Exact copy, pictures excluded: please retype every record below.

##### Entries provided

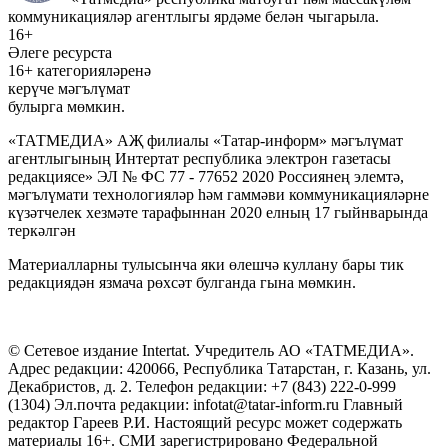
коммуникацияләр агентлыгы ярдәме белән чыгарыла.
16+
Әлеге ресурста
16+ категорияләренә
керүче мәгълүмат
булырга мөмкин.
«ТАТМЕДИА» АҖ филиалы «Татар-информ» мәгълүмат
агентлыгының Интертат республика электрон газетасы
редакциясе» ЭЛ № ФС 77 - 77652 2020 Россиянең элемтә,
мәгълүмати технологияләр һәм гаммәви коммуникацияләрне
күзәтчелек хезмәте тарафыннан 2020 елның 17 гыйнварында
теркәлгән
Материалларны тулысынча яки өлешчә куллану бары тик
редакциядән язмача рөхсәт булганда гына мөмкин.
© Сетевое издание Intertat. Учредитель АО «ТАТМЕДИА».
Адрес редакции: 420066, Республика Татарстан, г. Казань, ул.
Декабристов, д. 2. Телефон редакции: +7 (843) 222-0-999
(1304) Эл.почта редакции: infotat@tatar-inform.ru Главный
редактор Гареев Р.И. Настоящий ресурс может содержать
материалы 16+. СМИ зарегистрировано Федеральной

##########

• _Solved exercise_
коммуникацияләр агентлыгы ярдәме белән чыгарыла.
16+
Әлеге ресурста
16+ категорияләренә
керүче мәгълүмат
булырга мөмкин.
«ТАТМЕДИА» АҖ филиалы «Татар-информ» мәгълүмат
агентлыгының Интертат республика электрон газетасы
редакциясе» ЭЛ № ФС 77 - 77652 2020 Россиянең элемтә,
мәгълүмати технологияләр һәм гаммәви коммуникацияләрне
күзәтчелек хезмәте тарафыннан 2020 елның 17 гыйнварында
теркәлгән
Материалларны тулысынча яки өлешчә куллану бары тик
редакциядән язмача рөхсәт булганда гына мөмкин.
© Сетевое издание Intertat. Учредитель АО «ТАТМЕДИА».
Адрес редакции: 420066, Республика Татарстан, г. Казань, ул.
Декабристов, д. 2. Телефон редакции: +7 (843) 222-0-999
(1304) Эл.почта редакции: infotat@tatar-inform.ru Главный
редактор Гареев Р.И. Настоящий ресурс может содержать
материалы 16+. СМИ зарегистрировано Федеральной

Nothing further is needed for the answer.